On a related note, at Smart Bitches, Trashy Books there is an interesting post about why fans of paranormal romance are that much more enthusiastic and fanatic than fans of contemporary romance. Thanks to Estara for the link.
Though I’m not sure that I buy the thesis that paranormal fans are more enthusiastic and engaged, because science fiction and fantasy have a more active fandom culture and are used to banding together against those who would disparage their favoured genre. Because the overlaps between SFF fandom and paranormal romance readers isn’t all that big – indeed, SFF fandom does its utmost to pretend that paranormal romance and urban fantasy don’t exist. Besides, no genre is more disparaged than romance.
At the Book View Café, Deborah J. Ross has a great post on villains, evil and the other. Some very good observations there, including that the old view of vampires as unambiguous monsters is linked to othering.

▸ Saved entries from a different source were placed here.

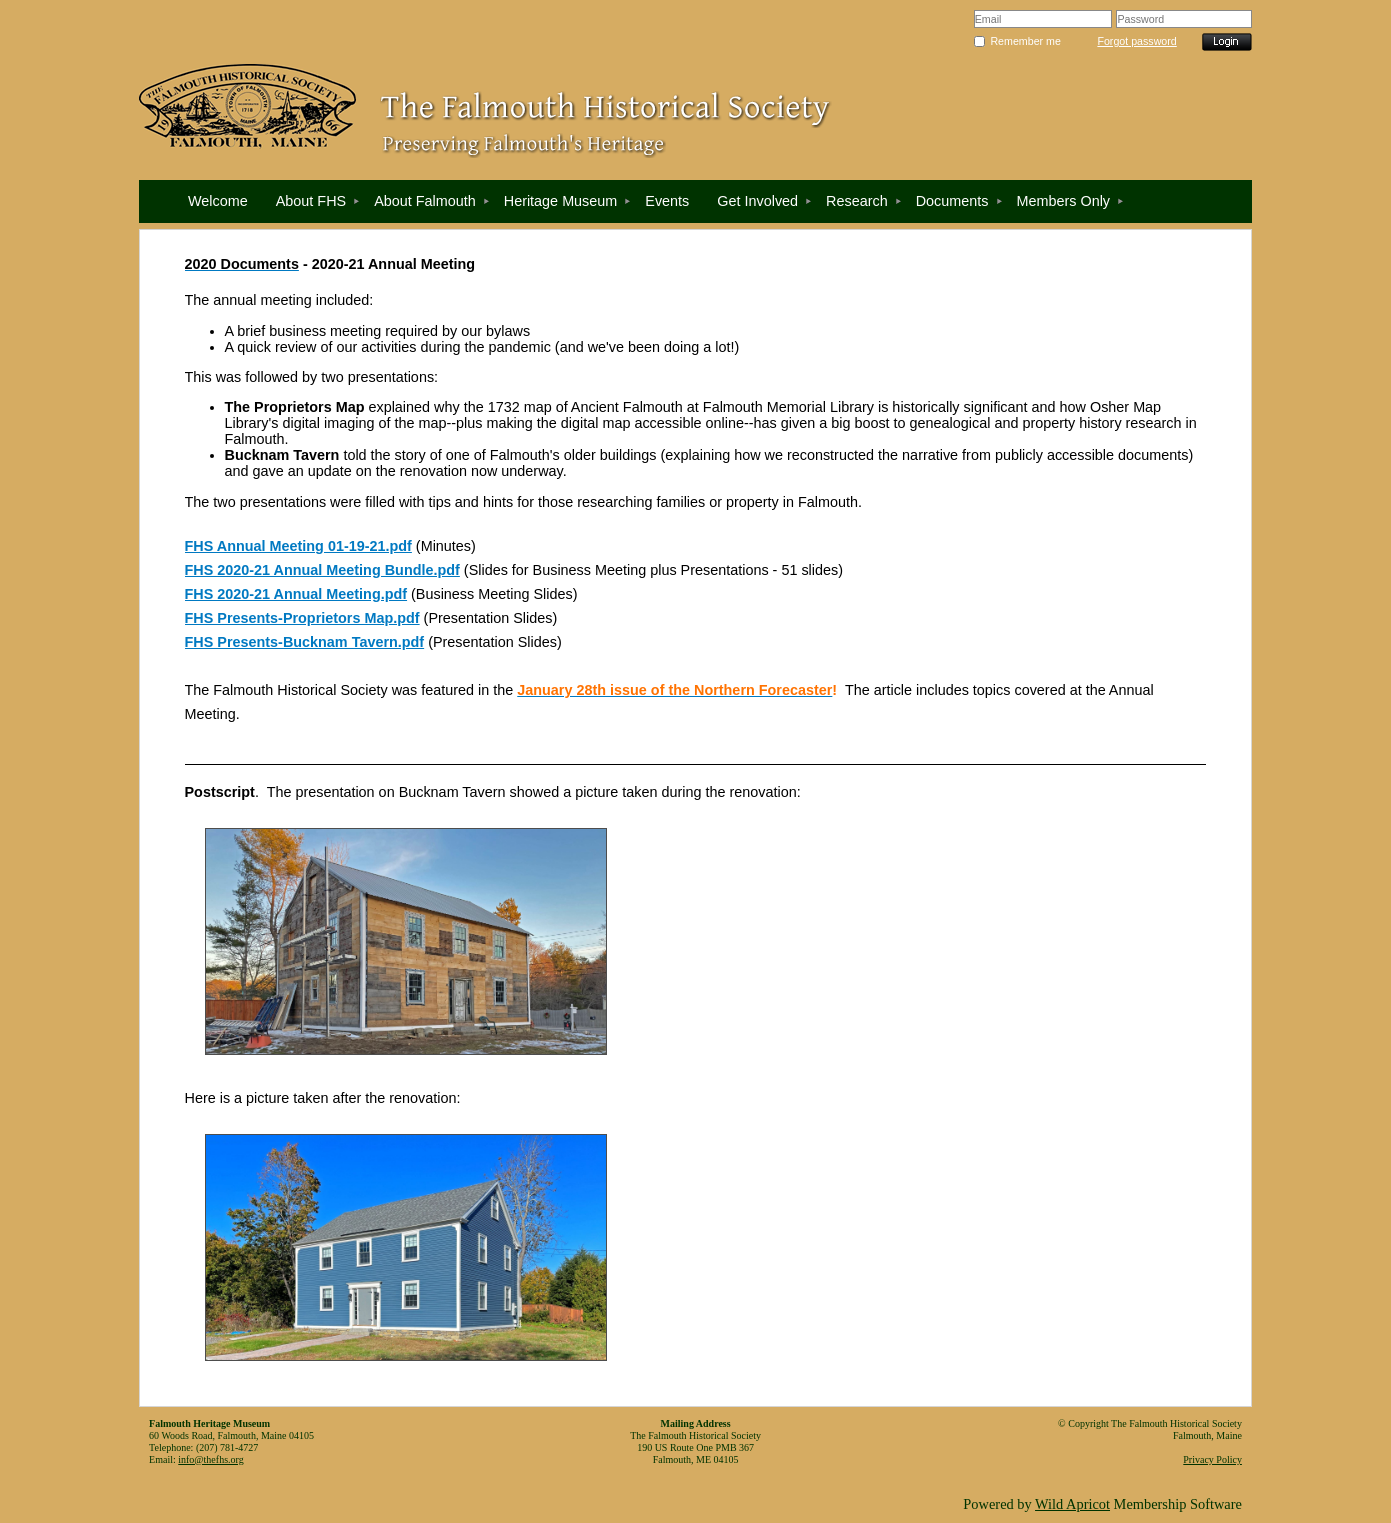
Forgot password (1136, 41)
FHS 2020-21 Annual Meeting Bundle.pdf (322, 570)
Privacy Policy (1212, 1459)
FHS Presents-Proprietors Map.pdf (302, 618)
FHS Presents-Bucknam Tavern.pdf (305, 642)
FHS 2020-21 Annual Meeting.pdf (296, 594)
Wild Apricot (1072, 1504)
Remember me (1025, 41)
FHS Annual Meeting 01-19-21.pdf (298, 546)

At Inkpunks, Andrew Romine talks about Star Trek and how silly it is that writers, particularly SFF writers, are afraid of repetition. Again, he’s got a point there. It’s not just that Star Trek is formulaic as hell (I’ve been recently rewatching the original series, the only Star Trek I can still watch), but also that characters are far more important than plots. Think about what it is that makes me love one police procedural show on TV, but immediately change the channel at another, even though the actual cases and mysteries are very similar, it always comes down to the characters. If I love the characters, I’ll watch the show. If I don’t, it doesn’t matter how good your mystery is.
The linguistics blog Language Log is trying to push a new word: Assholocracy.